Repeat all of the records exactly, leaving out the pictures.

Extracted information -
++++++++

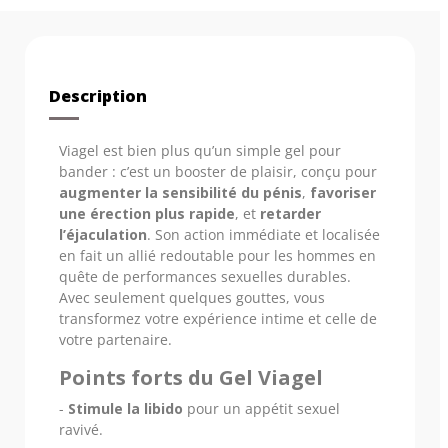
Description
Viagel est bien plus qu’un simple gel pour
bander : c’est un booster de plaisir, conçu pour
augmenter la sensibilité du pénis
,
favoriser
une érection plus rapide
, et
retarder
l’éjaculation
. Son action immédiate et localisée
en fait un allié redoutable pour les hommes en
quête de performances sexuelles durables.
Avec seulement quelques gouttes, vous
transformez votre expérience intime et celle de
votre partenaire.
Points forts du Gel Viagel
-
Stimule la libido
pour un appétit sexuel
ravivé.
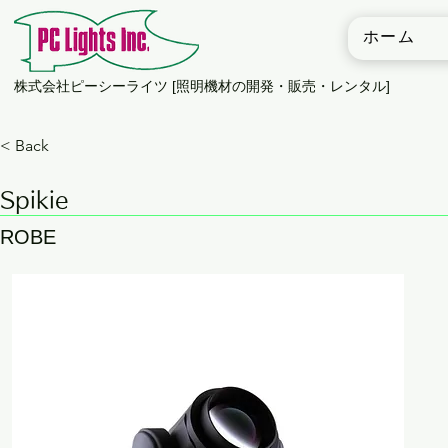
ホーム
​株式会社ピーシーライツ [照明機材の開発・販売・レンタル]
< Back
Spikie
ROBE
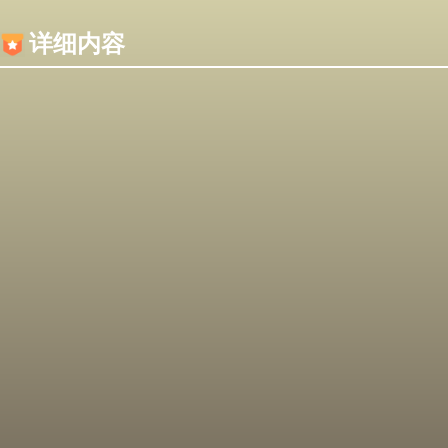
内容加载失败，可能是你的浏览器屏蔽了JS脚本！
详细内容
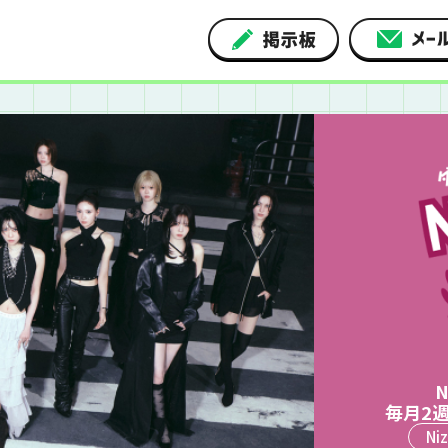
N
毎月2週
Niz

++++++++

Task solution -
Description
Viagel est bien plus qu’un simple gel pour
bander : c’est un booster de plaisir, conçu pour
augmenter la sensibilité du pénis
,
favoriser
une érection plus rapide
, et
retarder
l’éjaculation
. Son action immédiate et localisée
en fait un allié redoutable pour les hommes en
quête de performances sexuelles durables.
Avec seulement quelques gouttes, vous
transformez votre expérience intime et celle de
votre partenaire.
Points forts du Gel Viagel
-
Stimule la libido
pour un appétit sexuel
ravivé.
ホーム
​株式会社ピーシーライツ [照明機材の開発・販売・レンタル]
< Back
Spikie
ROBE
内容加载失败，可能是你的浏览器屏蔽了JS脚本！
详细内容
N
毎月2週
Niz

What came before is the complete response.